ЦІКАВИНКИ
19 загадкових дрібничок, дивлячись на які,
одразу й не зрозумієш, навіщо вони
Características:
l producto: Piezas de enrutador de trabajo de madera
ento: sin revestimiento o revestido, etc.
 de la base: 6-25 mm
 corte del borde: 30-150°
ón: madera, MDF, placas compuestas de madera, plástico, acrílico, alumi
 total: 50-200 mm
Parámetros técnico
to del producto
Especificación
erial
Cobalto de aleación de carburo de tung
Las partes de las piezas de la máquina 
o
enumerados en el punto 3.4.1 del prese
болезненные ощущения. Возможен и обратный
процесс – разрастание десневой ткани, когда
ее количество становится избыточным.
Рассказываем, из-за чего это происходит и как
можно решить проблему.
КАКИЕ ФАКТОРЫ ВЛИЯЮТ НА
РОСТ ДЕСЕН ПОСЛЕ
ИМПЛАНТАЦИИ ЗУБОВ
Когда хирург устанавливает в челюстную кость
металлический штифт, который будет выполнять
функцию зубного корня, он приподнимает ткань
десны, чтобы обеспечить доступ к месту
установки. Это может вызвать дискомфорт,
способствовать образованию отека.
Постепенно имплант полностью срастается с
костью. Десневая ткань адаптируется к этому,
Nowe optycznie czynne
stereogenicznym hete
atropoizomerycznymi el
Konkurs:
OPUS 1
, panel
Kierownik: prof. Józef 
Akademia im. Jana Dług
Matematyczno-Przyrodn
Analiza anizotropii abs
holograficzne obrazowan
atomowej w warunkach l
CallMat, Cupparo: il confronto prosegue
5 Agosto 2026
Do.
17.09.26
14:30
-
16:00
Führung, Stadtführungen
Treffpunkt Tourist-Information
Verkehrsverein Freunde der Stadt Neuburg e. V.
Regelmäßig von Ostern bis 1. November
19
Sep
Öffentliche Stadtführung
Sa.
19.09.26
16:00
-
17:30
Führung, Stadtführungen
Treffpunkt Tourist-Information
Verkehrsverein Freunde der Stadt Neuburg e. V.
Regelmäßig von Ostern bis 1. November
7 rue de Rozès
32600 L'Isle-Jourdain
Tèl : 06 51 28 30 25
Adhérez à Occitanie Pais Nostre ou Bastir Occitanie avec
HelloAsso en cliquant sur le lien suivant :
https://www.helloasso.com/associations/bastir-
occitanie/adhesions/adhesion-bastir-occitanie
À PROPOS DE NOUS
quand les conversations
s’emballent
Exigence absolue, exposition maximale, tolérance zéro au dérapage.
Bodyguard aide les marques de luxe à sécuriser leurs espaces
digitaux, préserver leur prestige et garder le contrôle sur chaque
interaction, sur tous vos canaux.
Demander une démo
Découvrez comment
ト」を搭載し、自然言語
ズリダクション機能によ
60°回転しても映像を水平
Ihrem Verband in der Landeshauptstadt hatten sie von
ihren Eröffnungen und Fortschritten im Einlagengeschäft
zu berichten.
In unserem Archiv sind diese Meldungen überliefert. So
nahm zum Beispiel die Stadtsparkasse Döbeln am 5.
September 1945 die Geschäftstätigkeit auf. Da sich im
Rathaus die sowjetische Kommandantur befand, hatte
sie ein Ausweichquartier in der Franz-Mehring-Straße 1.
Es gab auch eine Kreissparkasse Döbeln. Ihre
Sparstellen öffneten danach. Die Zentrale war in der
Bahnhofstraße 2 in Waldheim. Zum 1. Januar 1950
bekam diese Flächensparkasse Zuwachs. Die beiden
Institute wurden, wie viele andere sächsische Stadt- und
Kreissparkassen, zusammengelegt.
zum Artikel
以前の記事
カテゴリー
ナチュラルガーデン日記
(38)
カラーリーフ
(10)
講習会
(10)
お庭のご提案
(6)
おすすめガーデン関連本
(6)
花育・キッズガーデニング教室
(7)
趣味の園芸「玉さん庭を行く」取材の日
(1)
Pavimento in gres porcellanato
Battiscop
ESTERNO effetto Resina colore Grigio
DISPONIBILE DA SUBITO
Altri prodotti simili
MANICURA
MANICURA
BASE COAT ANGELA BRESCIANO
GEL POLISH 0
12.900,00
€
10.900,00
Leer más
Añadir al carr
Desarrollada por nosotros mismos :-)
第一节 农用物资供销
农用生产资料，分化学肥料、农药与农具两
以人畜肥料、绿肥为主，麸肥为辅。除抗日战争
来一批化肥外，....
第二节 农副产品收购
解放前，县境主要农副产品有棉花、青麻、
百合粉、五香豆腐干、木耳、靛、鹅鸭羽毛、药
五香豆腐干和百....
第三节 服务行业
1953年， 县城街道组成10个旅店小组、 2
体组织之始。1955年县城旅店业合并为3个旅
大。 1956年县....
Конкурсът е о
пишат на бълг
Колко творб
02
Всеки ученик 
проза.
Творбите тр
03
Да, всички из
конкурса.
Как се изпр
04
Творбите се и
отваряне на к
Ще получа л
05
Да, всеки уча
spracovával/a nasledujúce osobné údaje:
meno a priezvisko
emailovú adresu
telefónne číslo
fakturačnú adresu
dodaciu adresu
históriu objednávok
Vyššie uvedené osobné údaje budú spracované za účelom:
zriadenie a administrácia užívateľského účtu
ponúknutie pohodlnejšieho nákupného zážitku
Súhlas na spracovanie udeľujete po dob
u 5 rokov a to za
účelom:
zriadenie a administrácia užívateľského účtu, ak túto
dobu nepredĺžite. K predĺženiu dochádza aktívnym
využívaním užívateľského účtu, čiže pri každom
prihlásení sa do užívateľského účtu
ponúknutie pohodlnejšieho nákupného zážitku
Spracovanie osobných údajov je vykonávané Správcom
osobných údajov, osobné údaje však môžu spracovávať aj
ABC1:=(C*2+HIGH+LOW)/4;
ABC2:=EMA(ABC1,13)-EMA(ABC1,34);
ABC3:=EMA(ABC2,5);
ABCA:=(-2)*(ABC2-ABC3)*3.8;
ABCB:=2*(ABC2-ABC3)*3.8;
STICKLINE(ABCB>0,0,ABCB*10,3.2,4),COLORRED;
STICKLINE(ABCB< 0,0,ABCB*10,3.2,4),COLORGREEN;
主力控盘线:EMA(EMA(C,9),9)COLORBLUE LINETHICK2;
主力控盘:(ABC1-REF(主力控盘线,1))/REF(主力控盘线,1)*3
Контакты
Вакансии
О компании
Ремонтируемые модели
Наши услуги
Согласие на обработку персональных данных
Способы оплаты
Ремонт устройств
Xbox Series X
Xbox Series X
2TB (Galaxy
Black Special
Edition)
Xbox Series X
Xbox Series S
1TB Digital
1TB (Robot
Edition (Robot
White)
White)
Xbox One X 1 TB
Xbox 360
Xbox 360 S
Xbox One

#####

Action item
With nothing left out, output the whole listing exactly.

Solution below
ЦІКАВИНКИ
19 загадкових дрібничок, дивлячись на які,
одразу й не зрозумієш, навіщо вони
Características:
l producto: Piezas de enrutador de trabajo de madera
ento: sin revestimiento o revestido, etc.
 de la base: 6-25 mm
 corte del borde: 30-150°
ón: madera, MDF, placas compuestas de madera, plástico, acrílico, alumi
 total: 50-200 mm
Parámetros técnico
to del producto
Especificación
erial
Cobalto de aleación de carburo de tung
Las partes de las piezas de la máquina 
o
enumerados en el punto 3.4.1 del prese
болезненные ощущения. Возможен и обратный
процесс – разрастание десневой ткани, когда
ее количество становится избыточным.
Рассказываем, из-за чего это происходит и как
можно решить проблему.
КАКИЕ ФАКТОРЫ ВЛИЯЮТ НА
РОСТ ДЕСЕН ПОСЛЕ
ИМПЛАНТАЦИИ ЗУБОВ
Когда хирург устанавливает в челюстную кость
металлический штифт, который будет выполнять
функцию зубного корня, он приподнимает ткань
десны, чтобы обеспечить доступ к месту
установки. Это может вызвать дискомфорт,
способствовать образованию отека.
Постепенно имплант полностью срастается с
костью. Десневая ткань адаптируется к этому,
Nowe optycznie czynne
stereogenicznym hete
atropoizomerycznymi el
Konkurs:
OPUS 1
, panel
Kierownik: prof. Józef 
Akademia im. Jana Dług
Matematyczno-Przyrodn
Analiza anizotropii abs
holograficzne obrazowan
atomowej w warunkach l
CallMat, Cupparo: il confronto prosegue
5 Agosto 2026
Do.
17.09.26
14:30
-
16:00
Führung, Stadtführungen
Treffpunkt Tourist-Information
Verkehrsverein Freunde der Stadt Neuburg e. V.
Regelmäßig von Ostern bis 1. November
19
Sep
Öffentliche Stadtführung
Sa.
19.09.26
16:00
-
17:30
Führung, Stadtführungen
Treffpunkt Tourist-Information
Verkehrsverein Freunde der Stadt Neuburg e. V.
Regelmäßig von Ostern bis 1. November
7 rue de Rozès
32600 L'Isle-Jourdain
Tèl : 06 51 28 30 25
Adhérez à Occitanie Pais Nostre ou Bastir Occitanie avec
HelloAsso en cliquant sur le lien suivant :
https://www.helloasso.com/associations/bastir-
occitanie/adhesions/adhesion-bastir-occitanie
À PROPOS DE NOUS
quand les conversations
s’emballent
Exigence absolue, exposition maximale, tolérance zéro au dérapage.
Bodyguard aide les marques de luxe à sécuriser leurs espaces
digitaux, préserver leur prestige et garder le contrôle sur chaque
interaction, sur tous vos canaux.
Demander une démo
Découvrez comment
ト」を搭載し、自然言語
ズリダクション機能によ
60°回転しても映像を水平
Ihrem Verband in der Landeshauptstadt hatten sie von
ihren Eröffnungen und Fortschritten im Einlagengeschäft
zu berichten.
In unserem Archiv sind diese Meldungen überliefert. So
nahm zum Beispiel die Stadtsparkasse Döbeln am 5.
September 1945 die Geschäftstätigkeit auf. Da sich im
Rathaus die sowjetische Kommandantur befand, hatte
sie ein Ausweichquartier in der Franz-Mehring-Straße 1.
Es gab auch eine Kreissparkasse Döbeln. Ihre
Sparstellen öffneten danach. Die Zentrale war in der
Bahnhofstraße 2 in Waldheim. Zum 1. Januar 1950
bekam diese Flächensparkasse Zuwachs. Die beiden
Institute wurden, wie viele andere sächsische Stadt- und
Kreissparkassen, zusammengelegt.
zum Artikel
以前の記事
カテゴリー
ナチュラルガーデン日記
(38)
カラーリーフ
(10)
講習会
(10)
お庭のご提案
(6)
おすすめガーデン関連本
(6)
花育・キッズガーデニング教室
(7)
趣味の園芸「玉さん庭を行く」取材の日
(1)
Pavimento in gres porcellanato
Battiscop
ESTERNO effetto Resina colore Grigio
DISPONIBILE DA SUBITO
Altri prodotti simili
MANICURA
MANICURA
BASE COAT ANGELA BRESCIANO
GEL POLISH 0
12.900,00
€
10.900,00
Leer más
Añadir al carr
Desarrollada por nosotros mismos :-)
第一节 农用物资供销
农用生产资料，分化学肥料、农药与农具两
以人畜肥料、绿肥为主，麸肥为辅。除抗日战争
来一批化肥外，....
第二节 农副产品收购
解放前，县境主要农副产品有棉花、青麻、
百合粉、五香豆腐干、木耳、靛、鹅鸭羽毛、药
五香豆腐干和百....
第三节 服务行业
1953年， 县城街道组成10个旅店小组、 2
体组织之始。1955年县城旅店业合并为3个旅
大。 1956年县....
Конкурсът е о
пишат на бълг
Колко творб
02
Всеки ученик 
проза.
Творбите тр
03
Да, всички из
конкурса.
Как се изпр
04
Творбите се и
отваряне на к
Ще получа л
05
Да, всеки уча
spracovával/a nasledujúce osobné údaje:
meno a priezvisko
emailovú adresu
telefónne číslo
fakturačnú adresu
dodaciu adresu
históriu objednávok
Vyššie uvedené osobné údaje budú spracované za účelom:
zriadenie a administrácia užívateľského účtu
ponúknutie pohodlnejšieho nákupného zážitku
Súhlas na spracovanie udeľujete po dob
u 5 rokov a to za
účelom:
zriadenie a administrácia užívateľského účtu, ak túto
dobu nepredĺžite. K predĺženiu dochádza aktívnym
využívaním užívateľského účtu, čiže pri každom
prihlásení sa do užívateľského účtu
ponúknutie pohodlnejšieho nákupného zážitku
Spracovanie osobných údajov je vykonávané Správcom
osobných údajov, osobné údaje však môžu spracovávať aj
ABC1:=(C*2+HIGH+LOW)/4;
ABC2:=EMA(ABC1,13)-EMA(ABC1,34);
ABC3:=EMA(ABC2,5);
ABCA:=(-2)*(ABC2-ABC3)*3.8;
ABCB:=2*(ABC2-ABC3)*3.8;
STICKLINE(ABCB>0,0,ABCB*10,3.2,4),COLORRED;
STICKLINE(ABCB< 0,0,ABCB*10,3.2,4),COLORGREEN;
主力控盘线:EMA(EMA(C,9),9)COLORBLUE LINETHICK2;
主力控盘:(ABC1-REF(主力控盘线,1))/REF(主力控盘线,1)*3
Контакты
Вакансии
О компании
Ремонтируемые модели
Наши услуги
Согласие на обработку персональных данных
Способы оплаты
Ремонт устройств
Xbox Series X
Xbox Series X
2TB (Galaxy
Black Special
Edition)
Xbox Series X
Xbox Series S
1TB Digital
1TB (Robot
Edition (Robot
White)
White)
Xbox One X 1 TB
Xbox 360
Xbox 360 S
Xbox One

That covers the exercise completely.